Jetzt sollte das Boot also ausgewintert werden (offener Kühlkreis, befüllt mit Frostschutz über'n Winter). Allerdings wollte der im November tadellos laufende Motor jetzt nicht mehr anspringen.
Also, was braucht der Motor? Luft, Benzin und Zündfunken.
1) kein Problem, Flammendämpfer ab und Vergaser offen zum freien Atmen.
2) kein Problem, Benzinleitung an Vergaser gelöst, in Flasche gesteckt und georgelt. Flasche in Rekordzeit voll Benzin und kein Wasser in Sicht. Und da der Motor auch mit Starthilfespray nicht wollte, liegt es wohl an der Zündung.
3) Zündkerze aus Zylinder 1 rausgedreht, mit Kabel auf Masse (Motorblock), orgeln - kein Zündfunken. Zündkerzenkabel direkt an die Zündspule - kein Zündfunken. Spannung an Zündspule 11,9 Volt bei Zündung an - in Ordnung. Nochmal Verteiler und Kontakt gereinigt, aber kein Glück. Also neue Zündspule bestellt und beschlossen, dass das Boot diesmal noch zuhause bleibt, nicht zuletzt auch, weil mieses Wetter angesagt war. Schade.
30.05.-02.06.2024: Enkhuizen
Wir hatten, um das Boot zu testen, einen Womo-Stellplatz in einem Bungalowpark in Enkhuizen gebucht. Erstens hat der Park eine eigene Sliprampe (allerdings ist das Wasser relativ flach) und in direkter Nähe sind 2 Marinas, wo man auch slippen kann. Und zu guter letzt sind es nur 32 km bis Lelystad, wir mussten auch noch mal für die Kids Hosen shoppen. Also jetzt ohne Boot dahin.
Wir fuhren gegen 10:00 los und es war recht voll auf den Straßen, allerdings kein Vergleich zum Abend vorher, wenn man den Verkehrsnachrichten glauben konnte. So erreichten wir Enkhuizen gegen 12:30, checkten ein und bezogen unsere Parzelle.

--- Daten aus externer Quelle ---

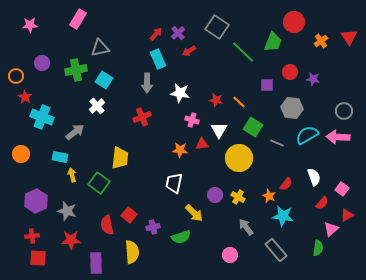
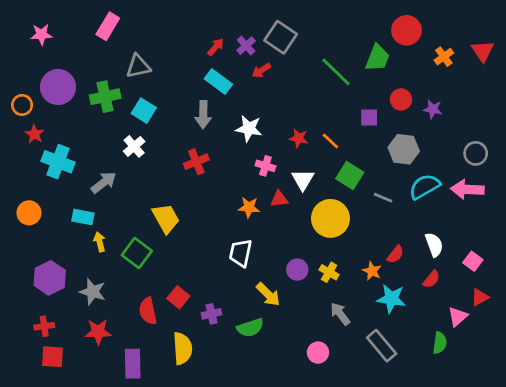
gray square: (217, 27) -> (281, 37), moved
cyan rectangle: (158, 59) -> (218, 81), turned -30
purple circle: (42, 63) -> (58, 87), size x1.6
yellow trapezoid: (120, 158) -> (166, 218), turned -35
red semicircle: (322, 203) -> (431, 279), moved

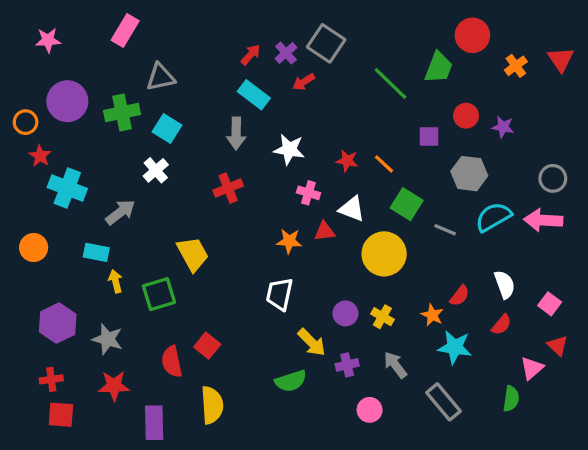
white triangle: (303, 180) -> (352, 209), turned -40
green square: (137, 253) -> (159, 294), turned 36
red triangle: (480, 297) -> (558, 346), turned -48
purple cross: (212, 314) -> (347, 365), moved

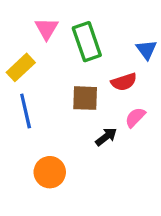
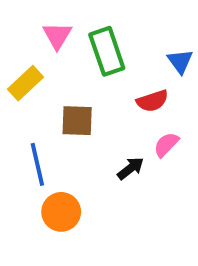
brown square: (85, 98) -> (77, 121), moved
blue line: (26, 111) -> (37, 164), moved

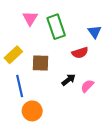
yellow rectangle: (26, 83) -> (13, 55), moved
pink semicircle: (166, 145) -> (87, 86), moved
black arrow: (131, 168) -> (69, 80), moved

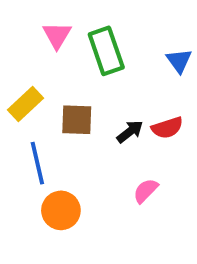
red semicircle: (80, 53) -> (167, 128), moved
black arrow: (69, 80) -> (130, 132), moved
pink semicircle: (87, 86) -> (146, 191), moved

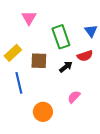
green rectangle: (106, 51) -> (61, 37), moved
red semicircle: (167, 128) -> (85, 56), moved
orange circle: (61, 210) -> (43, 112), moved

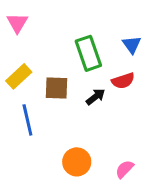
pink triangle: (29, 18) -> (17, 23), moved
pink semicircle: (74, 97) -> (125, 169), moved
orange circle: (43, 112) -> (77, 162), moved

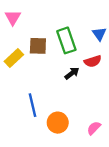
brown square: (56, 88) -> (38, 46), moved
blue line: (27, 120) -> (33, 105), moved

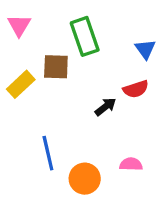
green rectangle: (66, 40) -> (85, 36), moved
pink semicircle: (94, 128) -> (131, 164), moved, turned 48

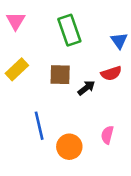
brown square: (56, 67) -> (60, 75), moved
pink semicircle: (131, 164) -> (107, 135), turned -78

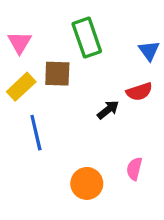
pink triangle: (16, 21) -> (20, 42), moved
brown square: (60, 75) -> (57, 74), moved
blue line: (39, 126) -> (36, 133), moved

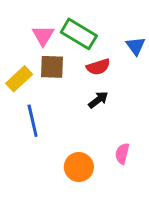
green rectangle: (87, 38) -> (79, 34), turned -40
pink triangle: (20, 42) -> (43, 35), moved
red semicircle: (139, 92) -> (98, 67), moved

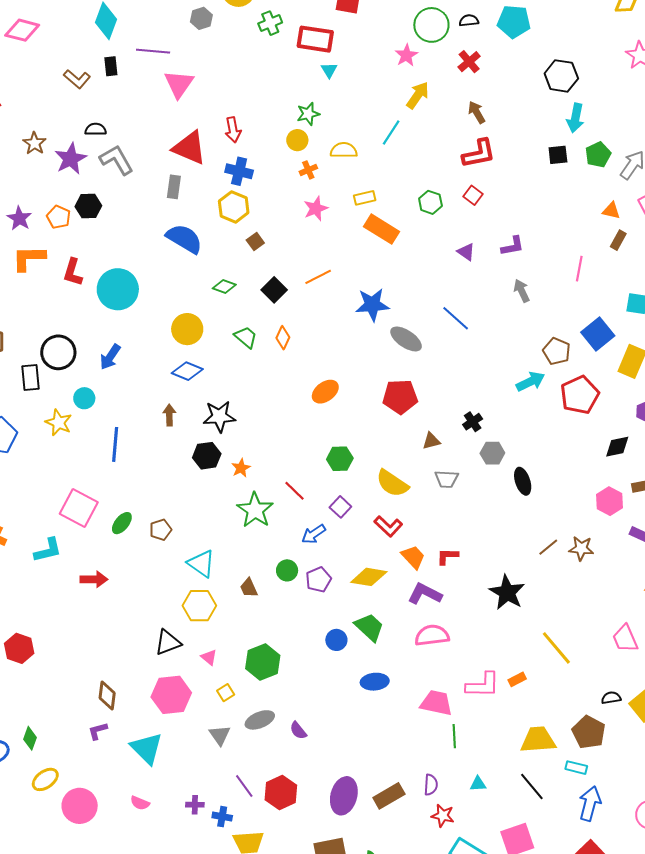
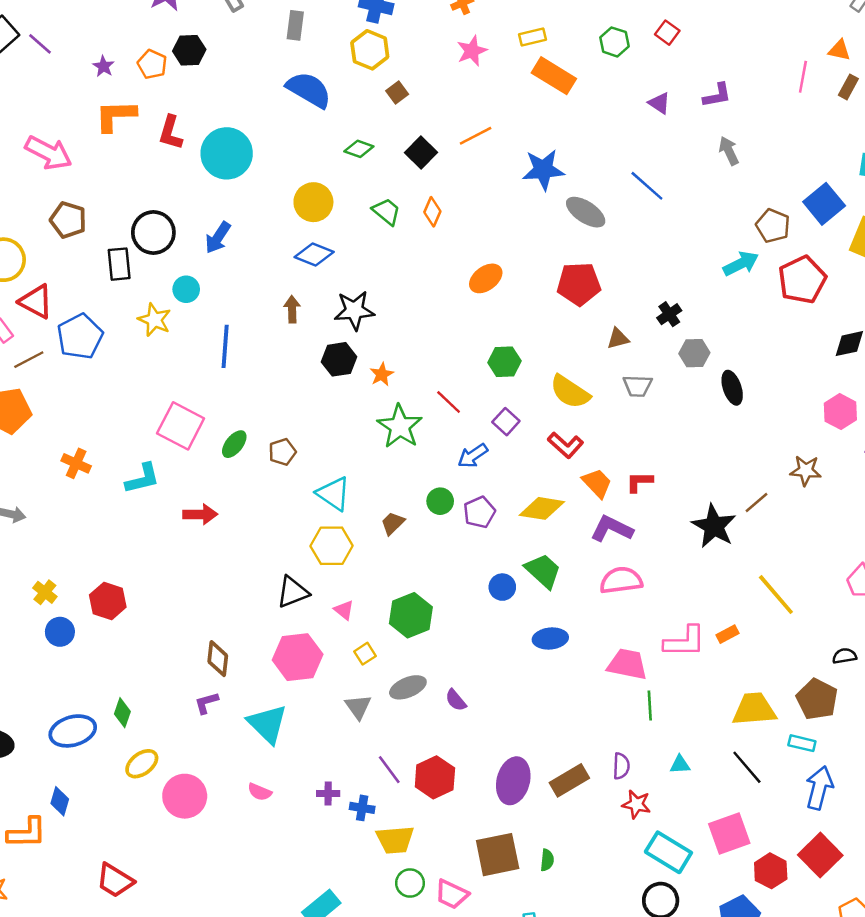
purple star: (19, 218) -> (103, 66), size x0.7
pink line: (579, 269) -> (803, 77), moved
brown line: (548, 547) -> (756, 503), moved
brown trapezoid: (249, 588) -> (393, 523), turned 70

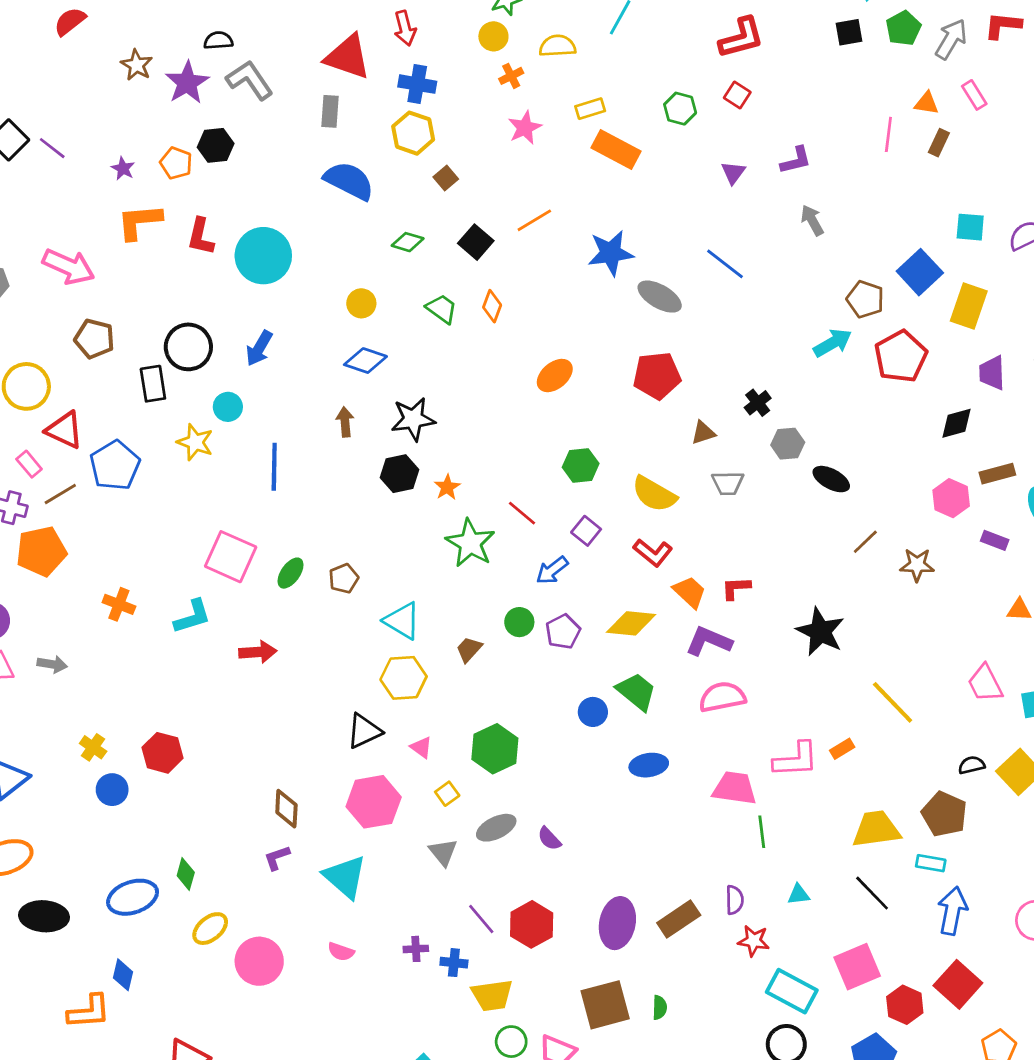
purple triangle: (659, 103) -> (733, 173), turned 35
yellow circle: (313, 202) -> (361, 303), size x0.7
black ellipse: (732, 388) -> (831, 479), turned -40
brown line: (756, 503) -> (865, 542), moved

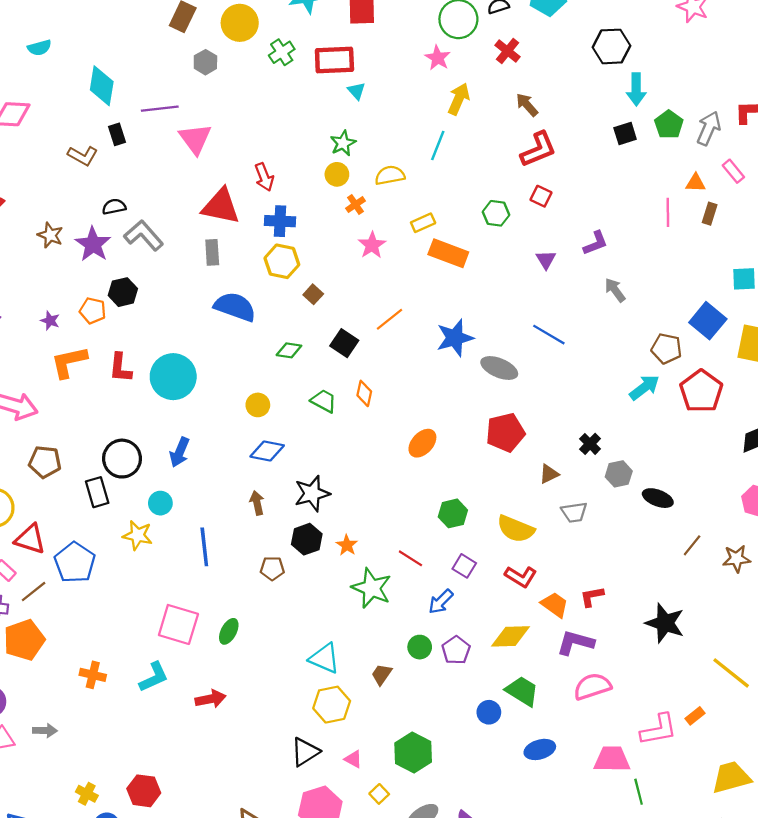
brown pentagon: (344, 578) -> (272, 568), moved, turned 30

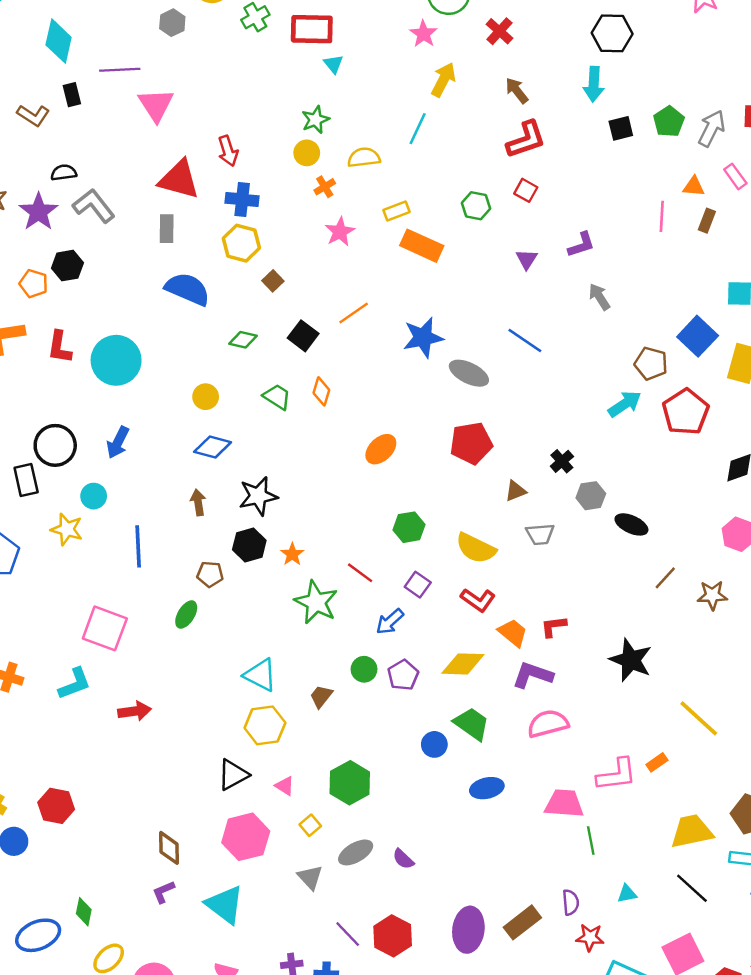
cyan arrow: (636, 89) -> (594, 84), moved
green ellipse: (229, 631) -> (186, 615), moved

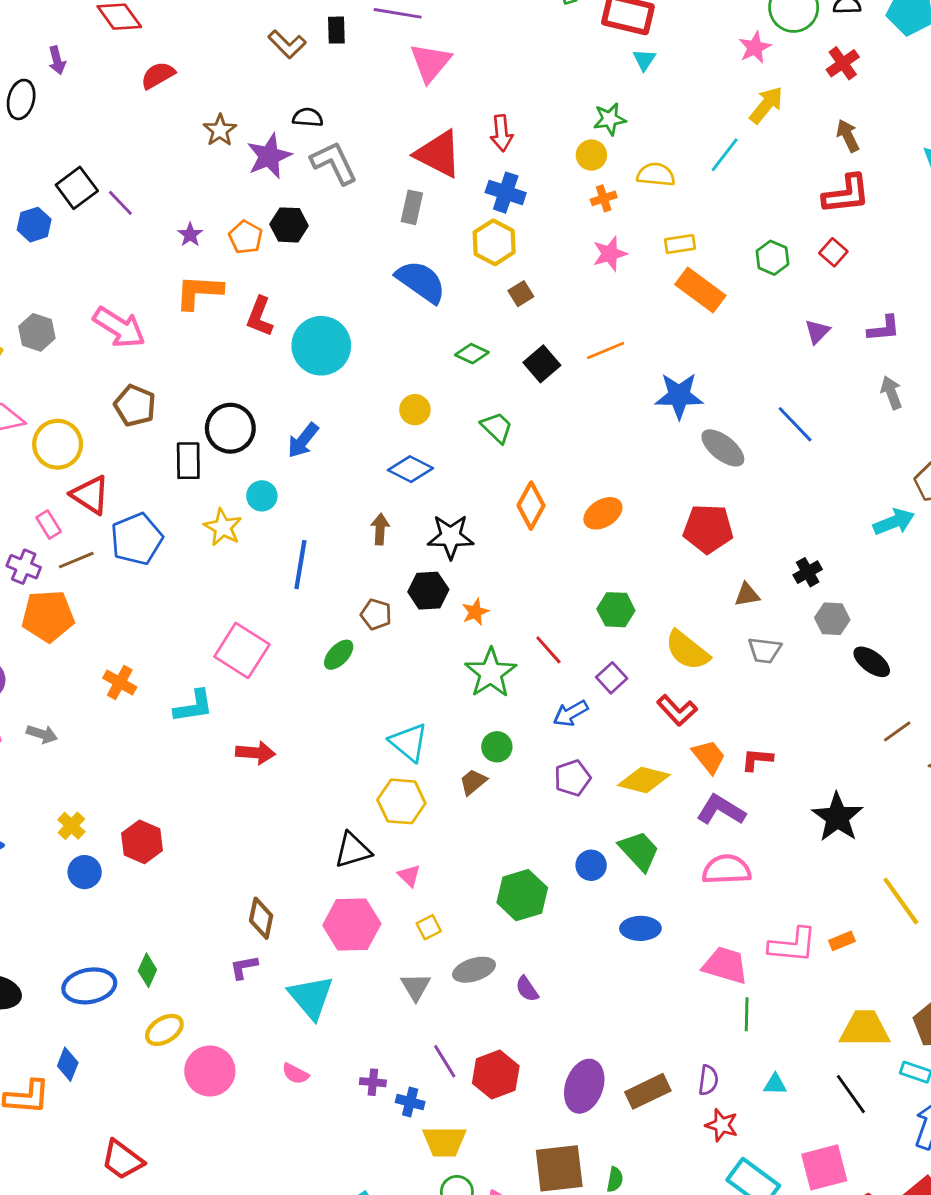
orange diamond: (321, 391) -> (531, 506), moved, size x1.4
green circle: (364, 669) -> (497, 747), moved
green hexagon: (350, 783) -> (522, 895), moved

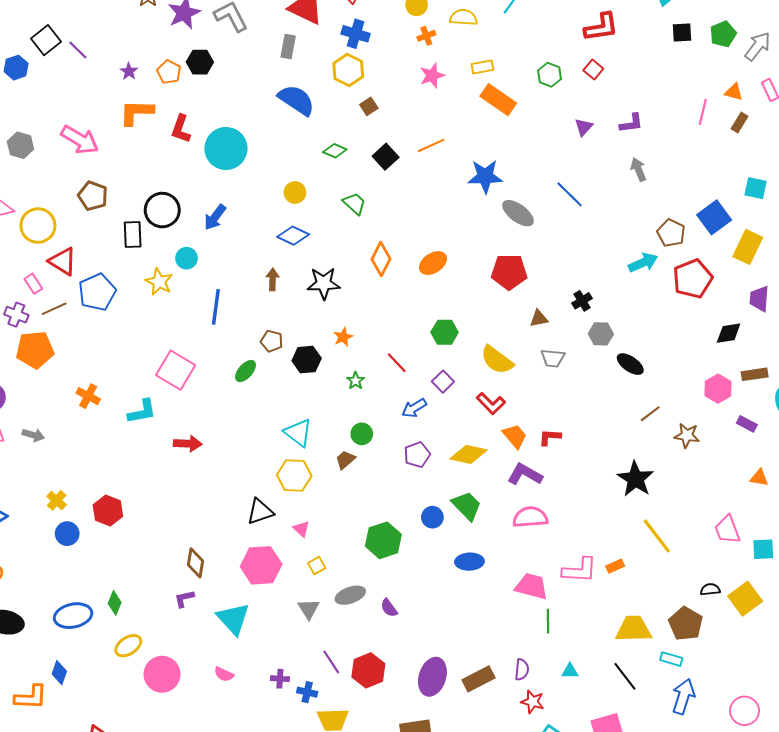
black hexagon: (428, 591) -> (307, 360), moved
green star: (491, 673) -> (356, 381), size x0.5
black star: (837, 817) -> (635, 479), moved

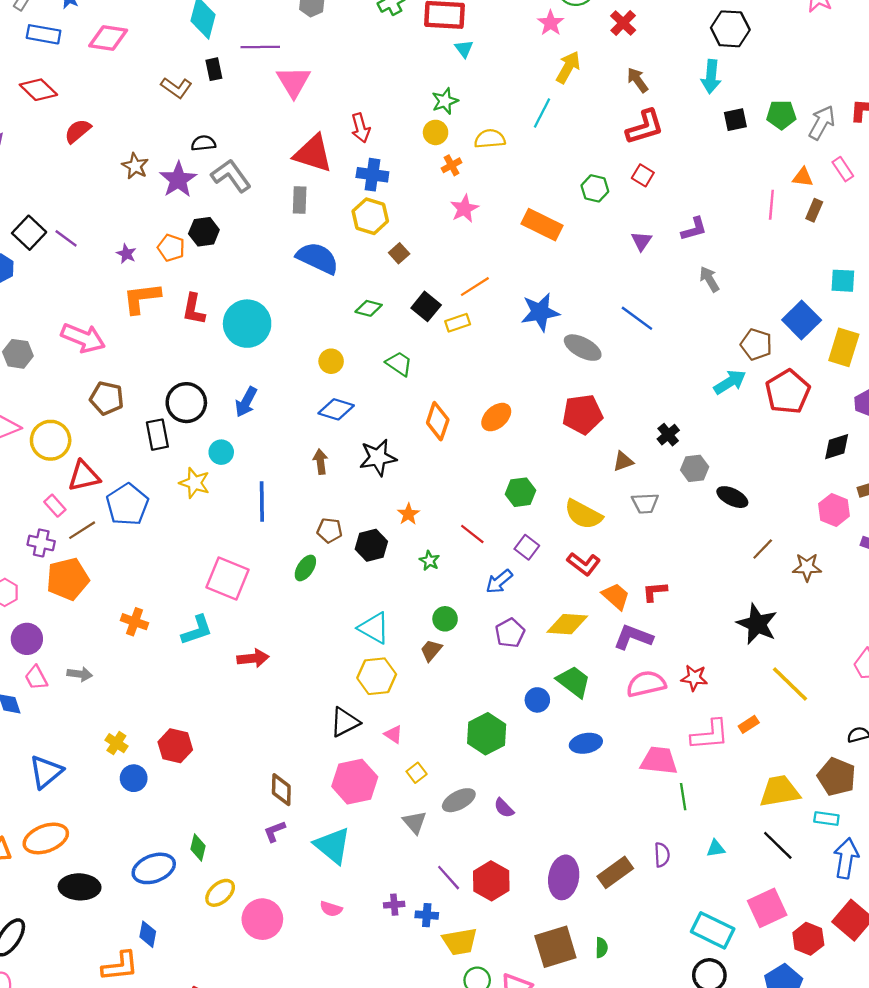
green pentagon: (723, 34) -> (781, 115), turned 30
yellow rectangle: (482, 67) -> (458, 323), moved
red triangle: (63, 261) -> (84, 476), turned -36
red star: (533, 702) -> (694, 678), moved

Kurzer Rundgang durch den Park (früher Droompark Enkhuizer Strand, jetzt EuroParcs Enkhuizen), alles sehr nett und ordentlich. Lustig war, dass das Restaurant und das Wassersportcentrum erst im November '24 fertig werden. Neben der Sliprampe standen ein paar olle Boote und ein Seecontainer, das ist wohl die Keimzelle des sogenannten Wassersportcentrums :-)
Nachmittags machte ich einen Rundgang durch die Stadt, primär um die Marinas abzuchecken. Nettes Örtchen, besteht fast nur aus Häfen...
Um 19:00 machte das Schwimmbad auf (scheint eigentlich der Gemeinde zu gehören, obwohl Europarcs dransteht und die Gäste freien Zutritt haben) und ich ging mit den 3 Jungs plantschen.
Meine Frau hatte für den nächsten Morgen Brötchen bestellt, die man um 09:00 bei der Rezeption abholen konnte. Waren OK, wenn auch nicht berauschend - Holland halt, Brot und Brötchen können die einfach nicht.
Nach dem Frühstück gings ab nach Lelystad, die Kinder brauchten (mal wieder) neue Hosen. Sind zwar 32 km, aber die Anfahrt über den Markermeerdamm geht ja ratz-fatz.
Nach dem Einkauf gabs bei der Aida Mittagessen (Pommesbude am Markermeerdamm) und dann gings zurück nach Enkhuizen und nach einem Stop bei Aldi zurück auf den Stellplatz.
Nachmittags gings nochmal ins Schwimmbad und zum Abendessen hab ich den Powerkocher ausgepackt und dann gabs indisches Curry mit Reis, Poppadoms und Nan.
Der nächste Tag sah ziemlich trübe aus – aber im Schwimmbad ist es ja immer warm :-) und einmal Joggen hat auch nicht geschadet. Oben auf dem Deich, hin mit Gegenwind und zurück herrlich leicht.
Sonntag morgen haben wir dann alles wieder zusammengepackt und sind durch den Rückreisestau bei Eindhoven und mit einem Tankstop in Elten wieder wohlbehalten nach Dortmund zurückgekehrt.
Was war sonst:
- Die auf dem Nordtreffen neu abgedichtete Dachluke hat tadellos dichtgehalten
- Die aufgeschmiedeten Federn hinten machen wirklich einen großen Unterschied beim Fahren (bessere Federung hinten).